Well, it can’t have been Noah’s altar in Genesis 8:20, nor his vineyard in 9:10. Babel was apparently founded by a grandson of Ham, one of Noah’s sons on the Ark, so if this was “one of the first building sites of post-Flood peoples” it would have to be before that. But the religion practised by the people who constructed the temple clearly was not anything recognisably like Judaism, or any other kind of monotheism. Of course, the Jews weren’t monotheistic until much later, but even then they had recognisable Gods. This temple includes an awful lot of depictions of (male, oddly) animals, but not a lot of the whole YHWH stuff. It was more spiritualism than religion, from what I can tell. So, it doesn’t “make sense” that it was “one of the first building sites of post-Flood peoples” – not unless they had gone native a lot sooner than the bible says.

The article finishes:

This amazing find vindicates what the Bible has said about mankind all along. The earliest humans were every bit as smart and able as modern ones—perhaps even more so. And according to Scripture, people were made on one day by God and in His image—with all the faculties necessary to imagine, build, farm, and worship.
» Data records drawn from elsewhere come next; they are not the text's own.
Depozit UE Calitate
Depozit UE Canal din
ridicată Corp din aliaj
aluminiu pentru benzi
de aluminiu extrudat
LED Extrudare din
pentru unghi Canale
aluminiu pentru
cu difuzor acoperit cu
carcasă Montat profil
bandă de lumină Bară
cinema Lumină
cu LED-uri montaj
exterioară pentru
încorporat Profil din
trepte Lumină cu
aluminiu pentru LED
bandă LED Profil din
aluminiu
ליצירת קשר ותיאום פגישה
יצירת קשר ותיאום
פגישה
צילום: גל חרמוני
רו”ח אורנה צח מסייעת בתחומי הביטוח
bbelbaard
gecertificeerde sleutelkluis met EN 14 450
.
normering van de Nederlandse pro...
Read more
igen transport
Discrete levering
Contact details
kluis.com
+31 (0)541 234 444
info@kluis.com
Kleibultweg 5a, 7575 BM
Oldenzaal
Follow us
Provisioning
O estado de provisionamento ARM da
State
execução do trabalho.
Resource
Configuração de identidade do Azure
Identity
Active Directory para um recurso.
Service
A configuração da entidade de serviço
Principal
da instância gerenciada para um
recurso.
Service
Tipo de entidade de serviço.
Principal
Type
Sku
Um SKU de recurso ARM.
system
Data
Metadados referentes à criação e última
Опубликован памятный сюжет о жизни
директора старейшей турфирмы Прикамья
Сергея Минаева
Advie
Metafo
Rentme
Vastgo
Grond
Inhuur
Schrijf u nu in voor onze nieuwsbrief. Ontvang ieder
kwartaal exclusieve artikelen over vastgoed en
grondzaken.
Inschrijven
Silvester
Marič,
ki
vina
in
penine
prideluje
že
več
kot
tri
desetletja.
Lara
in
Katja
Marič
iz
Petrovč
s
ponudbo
There are many problems with this. We only consider this find to be as old as it is due to dating methods like Carbon dating. In the YEC fantasy world where these techniques don’t work, we don’t know how old this find is and it means nothing. Alternatively, in the real world, while this is a very important find it hardly disproves evolution or anything.


It’s also worth noting that they’ve only uncovered about 5% of the site, so drawing conclusions this early is a pretty bad idea.